Start of Raw data

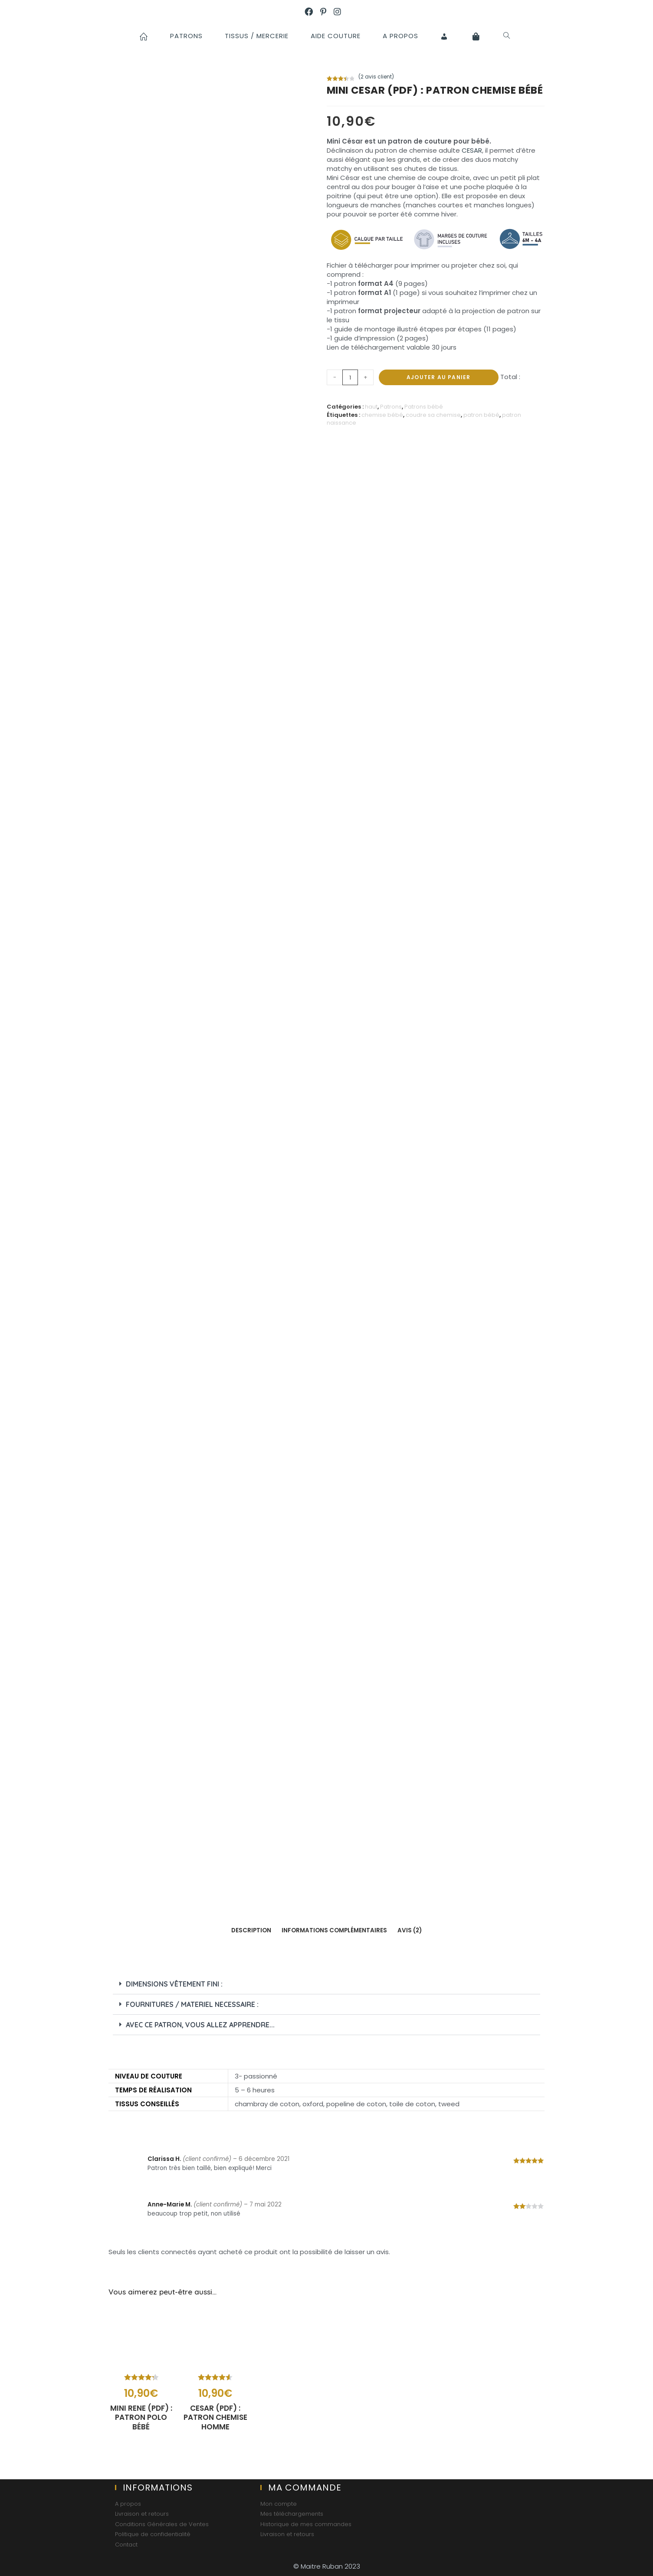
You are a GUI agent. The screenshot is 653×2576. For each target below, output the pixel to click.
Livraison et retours (142, 2514)
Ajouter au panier (438, 377)
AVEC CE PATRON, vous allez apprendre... (200, 2024)
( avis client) (376, 76)
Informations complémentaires (334, 1930)
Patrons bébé (423, 407)
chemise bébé (382, 415)
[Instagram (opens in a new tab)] (341, 12)
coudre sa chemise (433, 415)
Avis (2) (409, 1930)
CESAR (472, 150)
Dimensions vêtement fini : (174, 1984)
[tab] (251, 1931)
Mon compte (278, 2504)
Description (251, 1930)
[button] (326, 1984)
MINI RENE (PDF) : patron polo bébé (141, 2420)
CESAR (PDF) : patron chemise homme (215, 2420)
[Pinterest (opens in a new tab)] (327, 12)
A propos (128, 2504)
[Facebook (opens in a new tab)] (312, 12)
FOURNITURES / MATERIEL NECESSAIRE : (192, 2004)
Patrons (391, 407)
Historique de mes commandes (305, 2524)
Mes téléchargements (291, 2514)
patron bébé (481, 415)
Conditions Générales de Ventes (162, 2524)
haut (371, 407)
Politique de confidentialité (152, 2534)
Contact (126, 2544)
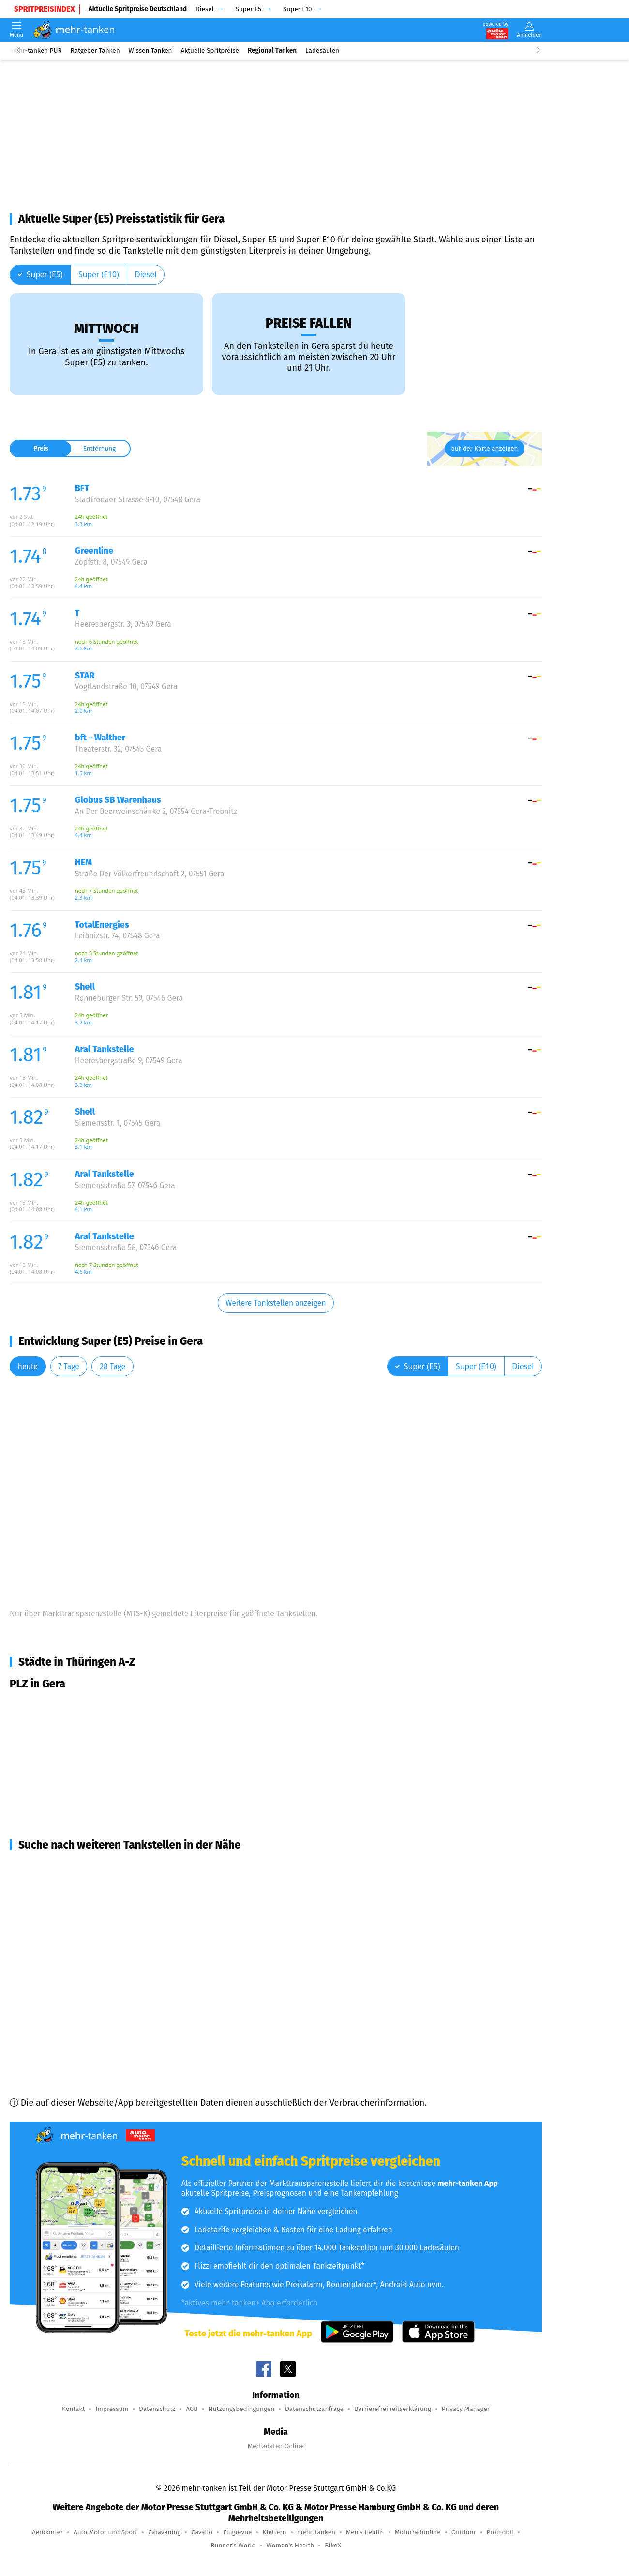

End of Raw data

_What is required_
Note how many lines in the data above contain "chemise", then state that number alone.

_Your response_
3